'Derin' şebeke

Bakırköy 1. Asliye Ceza Mahkemesi'nde 2 gün boyunca süren davayı tek bir basın mensubu bile izlemedi, tek bir haber dahi olmadı. Oysa ki, boyutu 1 milyar lirayı bulan bir kaçakçılık, "derin" ilişkiler ağı, rüşvet çarkları, ülkenin uğradığı ciddi ekonomik kayıp vardı. Odatv, kaçakçılık dosyasını açıyor.

 'Derin' şebeke
09 Aralık 2021 - 09:28

İstanbul İl Jandarma Komutanlığı 7 Ekim'de bir kaçakçılık şebekesine operasyon yaptı. Şebekenin makaron (filtreli sigara kağıdı) kaçakçılığı yaptığı ve milyarlarca liralık yasa dışı gelir elde ettiği iddia ediliyordu. Yurtdışına ihraç edilmek üzere makaron ürettikleri, düşük bir şekilde depozitolu olarak yurt dışına arz etmek, bandrolsüz veya sahte bandrolle makaronları ihracat malıymış gibi göstererek iç piyasaya sürmekle suçlanıyorlardı. Jandarma aylarca şebekenin izini sürmüş, telefon ve fiziki takipler yapmıştı. 

RÜŞVETE SUÇ ÜSTÜ

Operasyonda 18 kişi gözaltına alındı. Soruşturma genişletilip iddianameye dönüştüğünde ise 36 kişiye dava açıldı. 1 Kasım'da iddianame hazırlandı. 24 gün içinde dava açılmış, iddianame jet hızıyla hazırlanmıştı. Türkiye'de ender görülen bir hızla yargılama aşamasına geçilmişti. 

Ancak;

Soruşturma sırasında bir de rüşvete suçüstü yapıldı. Tutuklanan şüphelilerin tahliye edilmesi için iş insanı Atalay Demirbaş devreye girdi. Zanlıları tahliye ettirebileceğini ileri sürerek yakınlarından 40 bin Euro aldı. Jandarma rüşvet alışverişine suçüstü yaptı. Bir polis memuru tutuklandı, soruşturmayı yürüten savcı C.Ç'ye görevden el çektirildi. Jet hızıyla Erzurum'a atandı. Hakkında HSK soruşturma başlattı.  
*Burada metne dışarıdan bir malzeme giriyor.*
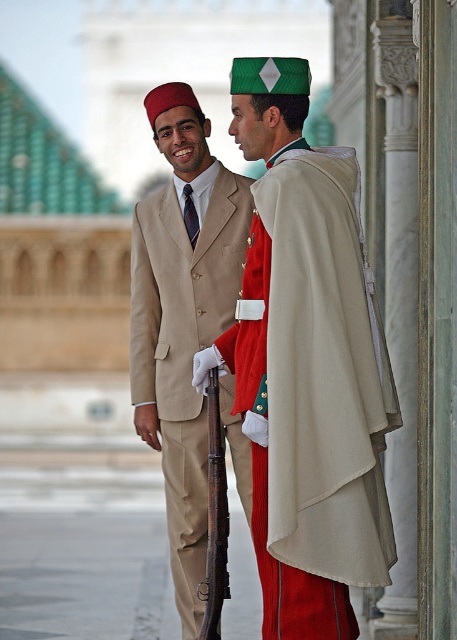 Is matte beige suit at center to the left of beige wool suit at center from the viewer's perspective?

No, matte beige suit at center is not to the left of beige wool suit at center.

Between point (243, 419) and point (142, 348), which one is positioned behind?

Positioned behind is point (142, 348).

Is point (255, 541) in front of point (182, 598)?

Yes, point (255, 541) is closer to viewer.

Where is `matte beige suit at center`? matte beige suit at center is located at coordinates (307, 365). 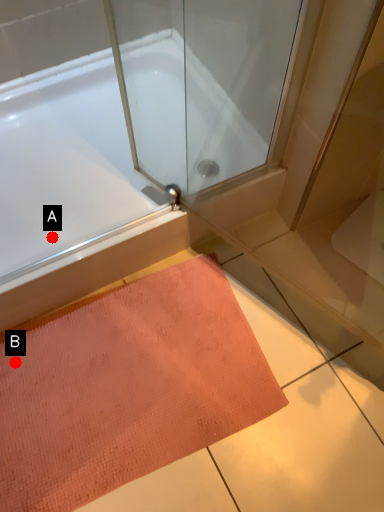 Question: Two points are circled on the image, labeled by A and B beside each circle. Which point is farther to the camera?

Choices:
 (A) A is further
 (B) B is further

Answer: (A) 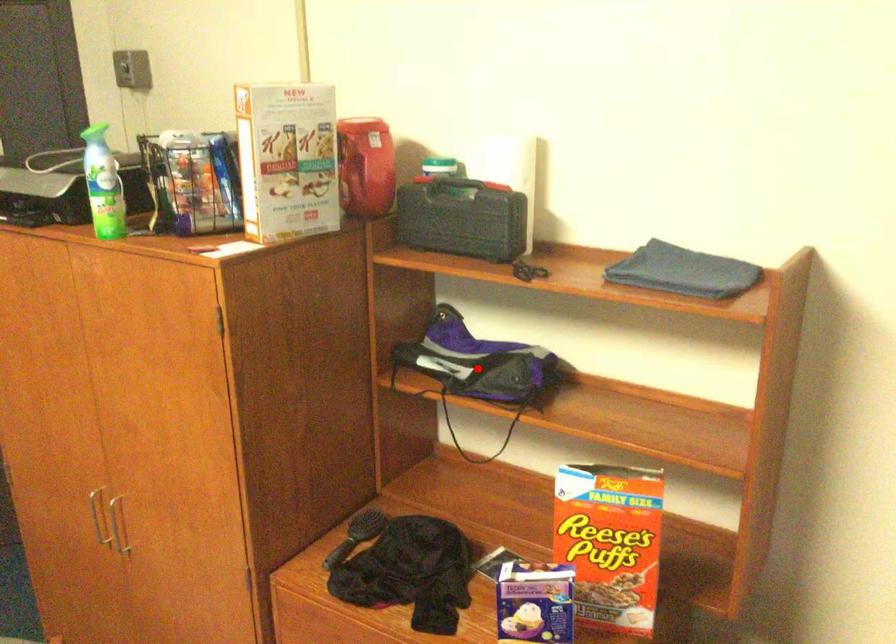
LONDRA, ÇİN VE KIBRIS'A AKAN MİLYONLAR!

Her şey, grubun faaliyetlerini çok iyi bilen ve “içeriden” olduğu anlaşılan ihbarcının Jandarmaya gönderdiği şu mektup ile başladı: 

“Türkiye’deki kaçak sigaraların makaron üretimi işinin yüzde 95’lik kısmı bu gruba aittir. 24 saat kesintisiz üretim yapmaktadırlar. Kaçak makinelerin toplam değeri 21 milyon Euro’dan fazladır. 2019 yılı ciroları 870 milyon TL; hammadde maliyetleri ise 240 Milyon TL civarıdır. 3 ayrı bölgede kaçak üretim tesisleri vardır. Grubun tüm satış işine ve piyasadan para toplama kısmına; Adıyamanlı Abdullah Turgut bakmaktadır. Büyüklük sırasına göre üretim yerleri; 1. Kartal Bölgesi 2. Çerkezköy Bölgesi 3. İzmir bölgeleridir. Jandarma ve Emniyet'te içeride adamları vardır ve bunlara düzenli olarak aylık hatırı sayılır miktarda ödemeler yapılmaktadır. Grubun başında Selahattin Gündüz isimli şahıs vardır. Bu şahıs Çin’de elektronik fabrikalarının olduğunu, cep telefonu işini yaptığını lanse ederek kendini bir fabrikatör olarak tanıtmaktadır. Eşi ise bir Çin vatandaşıdır. Makaron ticaretindin gelen yüklü miktardaki nakitleri Kapalıçarşı’da dövizciler vasıtası ile Londra, Çin, Kıbrıs’a yollamaktadır. Ufak bir kısmın da Mardin’e yollamaktadır. Selahattin Gündüz bu makaron işinin kurucusu ve 1 numaralı patronudur.”

SİYASİ BASKI İDDİASI

Gerçekten de, ihbarda adı geçen Selahattin Gündüz örgütün bir numarası olarak iddianamede yer aldı. Malatyalı...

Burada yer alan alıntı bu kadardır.